In these systems, the GNPs function as a therapeutic molecule or nanoswitch for killing tumor cells directly or by triggering drug release both spatially and temporally. The liposome-GNP hybrid system maintains the drug delivery properties of liposomes; while the advantages of GNPs in drug delivery, including large specific surface area-induced high drug loading, size-dependent tumor accumulation, and endocytosis-improved cellular uptake, did not receive reasonable consideration in the design of liposome-GNP hybrids. Therefore, a combination involving liposome-GNP hybrid can offer tremendous advantages for improving the performance of antitumor drugs for tumor treatment.

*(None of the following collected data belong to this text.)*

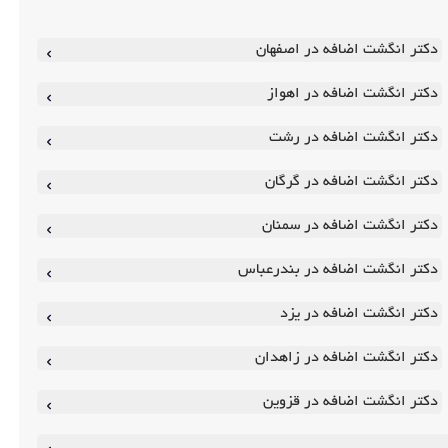
دکتر انگشت اضافه در اصفهان
دکتر انگشت اضافه در اهواز
دکتر انگشت اضافه در رشت
دکتر انگشت اضافه در گرگان
دکتر انگشت اضافه در سمنان
دکتر انگشت اضافه در بندرعباس
دکتر انگشت اضافه در یزد
دکتر انگشت اضافه در زاهدان
دکتر انگشت اضافه در قزوین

It has previously been demonstrated that paclitaxel (PTX), a mitotic inhibitor, modified with mercapto polyethylene glycol (PEG) and then covalently conjugated to the surface of GNPs can be used for the treatment of liver tumor [28]. The PTX-conjugated GNPs (PTX-PEG@GNPs) were found to demonstrate an overall improvement in performance when compared to free PTX and its commercial formulation Taxol^®, especially in in vivo liver tumor therapeutic efficacy [29]. Furthermore, to protect the drug on the surface of the conjugate, PTX-PEG₄₀₀@GNPs were encapsulated in liposomes to enhance the hydrophilicity, stability, and biocompatibility of nanoconjugates in plasma, as well as to control its pharmacological fate [30]. The results showed that PTX-PEG₄₀₀@GNP-encapsulated liposomes (PTX-PEG₄₀₀@GNP Lips) demonstrated a superior long time drug release in plasma leading to an improved performance of the hybrid system in the liver tumor therapy [29]. This superior long time drug release is very encouraging and prompts one to construct a hybrid system with rapid drug release and sustained treatment efficacy for an extended period of time.

In this work, we design and prepare a hybrid liposome (PTX/PTX-PEG₄₀₀@GNP Lips) by a simple mixing method. For example. PTX liposomes (PTX Lips) and PTX-PEG₄₀₀@GNP Lips are mixed with different volume ratio and delivered to the target site at the same time. After delivery, PTX Lips is in charge of the rapid drug release whereas PTX-PEG₄₀₀@GNP Lips is responsible for maintaining drug level at the target site for a long period of time. The reconstruction and formation of a hybrid Cluster Bomb structure (as shown in Fig. 1A) was observed after the mixing process. This integrated hybrid structure provides very unique advantages as mentioned earlier, including increased stability of the system, co-delivery of covalent and non-covalent drugs at designed targets, and more accurate site- and time-controlled release for drug treatment regimens.